«Più di 100 milioni di euro di risorse per il settore per il 2018 e per gli anni a venire»: il mondo dell’accoglienza a Palermo, nelle parole dell’assessore alla Cittadinanza Solidale Giuseppe Mattina, diventa sempre più cruciale. Con una promessa ulteriore: «Vogliamo trasformare tutti i Cas in Sprar, dove oltre all’emergenza e all’accoglienza si possa avere anche una reale integrazione». L’annuncio arriva direttamente dal diciottesimo Happening della Solidarietà, che lo scorso weekend ha riunito al teatro Santa Cecilia le maggiori sigle del Terzo Settore in un’agorà fatta di confronti e proposte.
«Abbiamo già l’ok dell’Anci (Associazione Nazionale Comuni Italiani) e del Ministero degli interni – continua l’esponente della giunta Orlando -, e contatti quotidiani con la Prefettura e con l’Asp. Vogliamo fare in modo che tutti i minori stranieri non accompagnati, che attualmente sono più di 600, abbiano progetti mirati che prevedano anche formazione e inserimento lavorativo». Il capoluogo siciliano, insomma, continua a puntare sul modello di città aperta e solidale. Gli Sprar (il Sistema di Protezione per richiedenti asilo e rifugiati) riguardano progetti di accoglienza più piccoli nel numero di migranti che partecipano e vedono la partecipazione volontaria degli enti locali, che possono utilizzare le risorse messe a disposizione dal governo.

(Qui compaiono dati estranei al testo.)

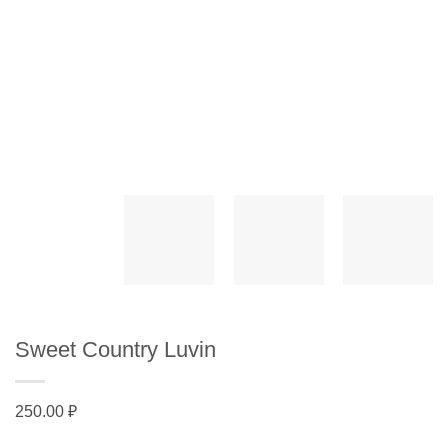
Sweet Country Luvin
250.00
₽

A supporto di ogni singolo piano destinato a richiedenti asilo, rifugiati e destinatari di protezione sussidiaria ci sono poi figure professionali specifiche: soprattutto mediatori culturali, interpreti, psicologi. Inoltre gli Sprar, a differenza dei Cas – che, come lascia intendere lo stesso nome (Centri di Accoglienza Straordinari), seguono (almeno in teoria) logiche emergenziali – sono progetti che non solo hanno forti legami col territorio ma che devono seguire una serie di linee guida, fornite dal Viminale, con le quali viene garantita la trasparenza sull’utilizzo dei fondi.
E non sono molte le grandi città che sono state finora capaci di attivare il sistema degli Sprar, date le caratteristiche che invece si adattano meglio ai piccoli centri. Se il progetto della giunta Orlando e dell’assessore Mattina andasse in porto, Palermo potrebbe essere capofila di un processo culturale importante. Lo conferma Denis Baldan, prima giovane volontario e poi operatore dal 2015 in una cooperativa che gestisce alcuni Cas in Veneto. Pochi giorni fa Baldan ha anche dato alle stampe un libro – pubblicato da Villaggio Maori Edizioni – intitolato Io non lascio traccia, Storie di invisibili: un viaggio tra i centri di accoglienza in Italia (con il racconto, anche, di Lampedusa) che è un’analisi lucida sul sistema dell’integrazione tra pecche, punti di forza e prospettive future.
«Quello di Palermo è un progetto d’avanguardia – sostiene l’esperto -. Gli Sprar non costituiscono certamente la miglior integrazione possibile, ma sono comunque i progetti d’accoglienza più mirati alle esigenze della singola persona e del singolo progetto migratorio. Tra le metropoli italiane il capoluogo siciliano sarebbe il primo ad attivare un processo del genere. Ci sono progetti Sprar, penso ad esempio a quello celebre di Riace in Calabria, che hanno permesso a città in difficoltà di ripopolarsi e di avere servizi. Per dire: le figure professionali richieste dal sistema potrebbero essere garantite dall’Università. Altrimenti chi si laurea in materie come mediazione culturale o psicologia sarà sempre costretto ad andar via».